The ABG Titan 325 and ABG Titan 7820 are Ingersoll Rand models that Volvo acquired in its $1.4bn acquisition of the US group’s speciality paving division back in 2007.
Both machines can lay asphalt up to 300mm thick, and with hopper capacities of 45t, lay up to 700t/hr.
The transport speed of the machines is 3.5kmph, while the maximum pacing speed is 16m/min for the Titan 325 and 20m/min for the Titan 7820.
Plant manager Ayoub also notes how fuel, and its effective use and budgeting have been instrumental to the contractor’s success in securing tenders and ongoing profitability, and how this has fed into the machine selection.
He explains: “Fuel is a major factor in our type of work, and can make the difference between winning or losing a tender, and making or losing money. But fuel is not always easy to calculate, as fuel consumption can vary by up to 35% between heavy and light work, and the differences on fuel use between brands can be even greater — up to 70%. The operator can also have a big impact. However, Volvo CE has a good reputation in fuel efficiency, and that was ultimately an important factor in our decision to select those machines.”

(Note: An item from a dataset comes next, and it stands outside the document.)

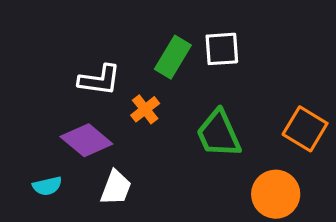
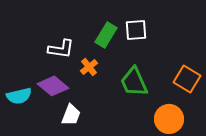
cyan semicircle: (47, 186) -> (19, 96), moved, size x1.4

An additional measure that Wade Adams has undertaken to control and measure its fuel consumption has been the introduction of a fuel management system the combines its selection of the most fuel-efficient brands with economically geared operator training.

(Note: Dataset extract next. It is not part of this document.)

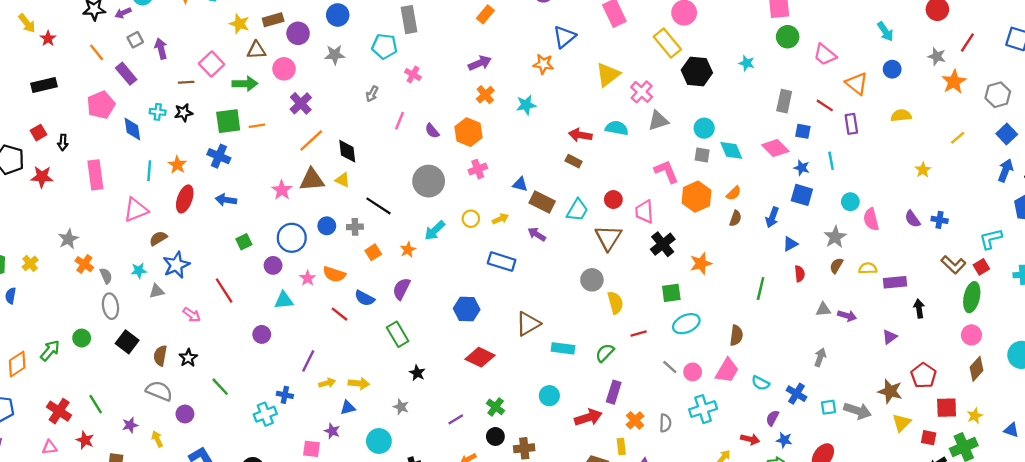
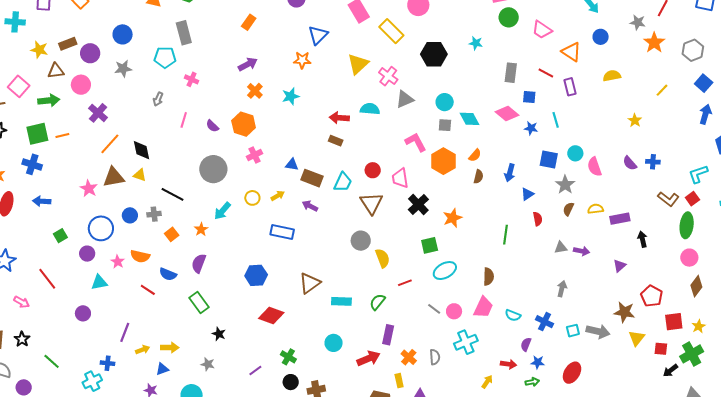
yellow rectangle: (667, 43) -> (391, 31), moved
blue square: (802, 195) -> (549, 160), moved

Ayoub affirms: “Operator training is vital. With machines becoming more sophisticated, operators need to be taught how to use them properly, in order to lower fuel use, reduce breakage and increase productivity. Thankfully our regional Volvo CE dealer, FAMCO, is supporting us well in this area.”
In order to the most out of the machines, the contractor has also been rigorous with its maintenance routines, and employs over 450 people in its maintenance department alone.
The company also tries to undertake as much of the maintenance as it can in-house. Ayoub continues: “With the increasing use of sophisticated electronics this is getting harder, but, again, we are well supported by FAMCO, who faithfully supply parts and technical training, and where needed, maintenance.”
Overall, the staunch brand loyalty is strong testament to the performance of both Volvo CE and its UAE distributor, FAMCO.
The harsh realities of machine and part shortages in 2006 coaxed many contractors, just like Wade Adams, to diversify their fleets.
For veteran plant men like Issa Ayoub to put their weight so consistently behind Volvo says a lot more than any figures on a page.